It took me a moment to recognize the loud crunching sound and the reason for their reluctance to graze on the lush greenery. Dangling vertically over their heads I made out the dark seed pods of a locust, and when a sudden gust knocked a few loose, the deer were quick to find them. When a yearling doe - quite possibly a previous offspring of the older doe - arrived and attempted to join the feeding frenzy the maternal doe approached her aggressively. She was not about to share the bounty, not even with her own kin. That got me thinking, first about the aggressive nature of the deer, then that of the tree, the seeds of which they fed upon.
The honeylocust (Gleditisia triacanthos) is but one example. Once established, it can spread rapidly from seeds, forming dense thickets and out-competing and displacing other, more desirable species. Anyone who has ever unwittingly come in contact with the sharply pointed spines that grow on its branches and in clumps on its trunk will eagerly attest to its unfavorable status. But it’s not without its positive traits.
For starters, it’s a legume. Anyone familiar with food plots should recognize that term, and its application in wildlife nutrition. As alluded to in the opening passage, the bean pods are a favorite food for several species, not the least of which is white-tailed deer. The term “thickets” certainly has a positive connotation when it comes to cover, especially bedding cover that helps fawns avoid predation. Perhaps more importantly, it is a native species, at least west of the Appalachians, south from Michigan and Iowa to the Gulf Coast and west to the eastern part of the plains states, and according to the U.S. Forest Service it is naturalized east of the Appalachians from South Carolina to New England.
Before moving on it’s also worth mentioning the black locust (Robinia pseudoacacia), which like the honeylocust is also a native legume sometimes planted for its nitrogen-fixing abilities, not to mention its use for fence posts and hardwood lumber, and its flowers are a source of nectar for honeybees. All I know is if I find one in the woods, or on the edge of a food plot, I’m setting a stand nearby.

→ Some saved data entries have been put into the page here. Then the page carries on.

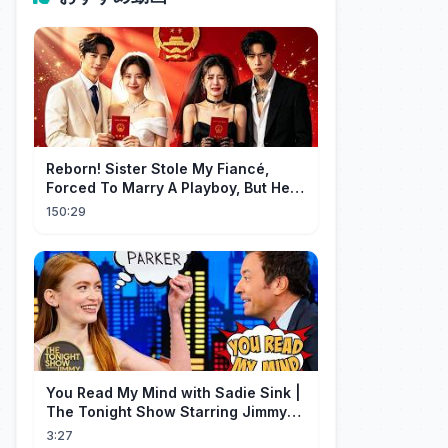
Reborn! Sister Stole My Fiancé,
Forced To Marry A Playboy, But He
Doted On Me Like A Princess!
150:29
You Read My Mind with Sadie Sink |
The Tonight Show Starring Jimmy
Fallon
3:27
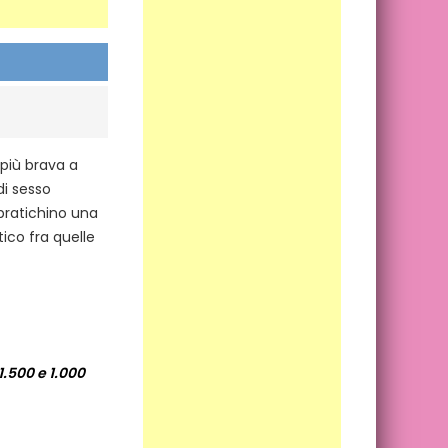
 più brava a
di sesso
 pratichino una
tico fra quelle
1.500 e 1.000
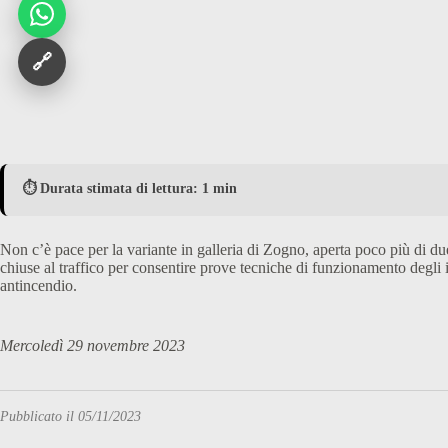
🔗
⏱️ Durata stimata di lettura: 1 min
Non c’è pace per la variante in galleria di Zogno, aperta poco più di due
chiuse al traffico per consentire prove tecniche di funzionamento degli 
antincendio.
Mercoledì 29 novembre 2023
Pubblicato il 05/11/2023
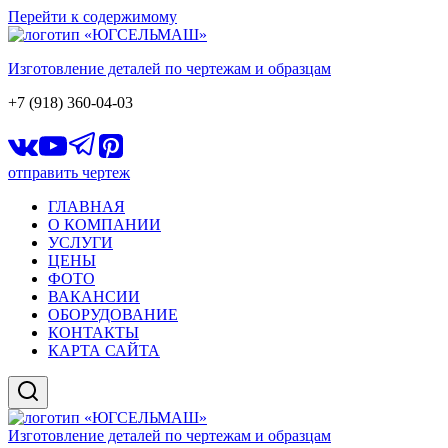
Перейти к содержимому
Изготовление деталей по чертежам и образцам
+7 (918) 360-04-03
отправить чертеж
ГЛАВНАЯ
О КОМПАНИИ
УСЛУГИ
ЦЕНЫ
ФОТО
ВАКАНСИИ
ОБОРУДОВАНИЕ
КОНТАКТЫ
КАРТА САЙТА
Изготовление деталей по чертежам и образцам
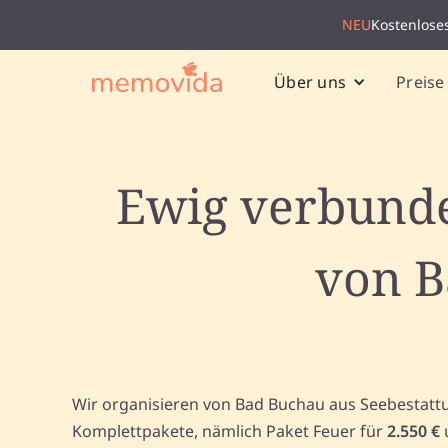
NEU
Kostenlose
Preise
Über uns
Ewig verbunde
von B
Wir organisieren von Bad Buchau aus Seebestatt
Komplettpakete, nämlich Paket Feuer für
2.550 €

Were I intentionally looking for an aggressive native invasive during that afternoon hunt, I could have found one much closer than even the short distance across the food plot. In fact, I was concealed within the foliage of one. While it’s still tolerated over much of its native range, eastern red cedar (Juniperus virginiana), the most widely distributed coniferous tree in the Eastern United States, is looked upon less favorably where expanding its range westward into remnant grasslands, an expansion sometimes referred to as the “Green Glacier.”

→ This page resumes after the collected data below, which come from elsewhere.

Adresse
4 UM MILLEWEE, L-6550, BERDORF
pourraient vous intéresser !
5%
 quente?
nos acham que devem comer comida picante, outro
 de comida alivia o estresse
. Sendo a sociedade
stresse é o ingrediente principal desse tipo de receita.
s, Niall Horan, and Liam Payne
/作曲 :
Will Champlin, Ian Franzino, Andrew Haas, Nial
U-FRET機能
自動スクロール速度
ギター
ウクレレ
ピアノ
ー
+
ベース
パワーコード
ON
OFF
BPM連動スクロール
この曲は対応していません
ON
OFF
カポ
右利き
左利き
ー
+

Its invasive status is enhanced by several traits. Cedars can form dense groves, where studies estimate they may intercept anywhere from 25% to 60% of bulk rainfall. They are also quite greedy with what water reaches the ground. Research suggests smaller ones can “drink” 6 gallons of water per day, and the largest ones can suck up as much as 13 to 16 gallons. Their flammable foliage, thin, flaky bark and oily resin make them quick to ignite, increasing fire risk.
Much of the disdain is from those who would prefer to keep the grasslands open for grazing. However, the species is not without potentially positive traits. It is extremely resistant to drought, heat, cold, salt and a wide range of soil conditions, meaning it will grow where other trees and shrubs may not. That growth can be an important source of food and cover for wildlife, and at least in the latter case, for those seeking concealment from sharp-eyed game.
While not native to North America, the lemon tree offers us a lesson. The juice of its fruit is too tangy to tolerate, but when life gives you lemons, mix in a little sugar you get lemonade. Some trees may be termed invasive because they take sunlight, soil nutrients and water away from more desirable species; and also because they’re so resistant to our efforts to eradicate them. However, if they provide food and cover to the game we pursue, perhaps those characteristics, and the trees themselves should be considered assets rather than liabilities.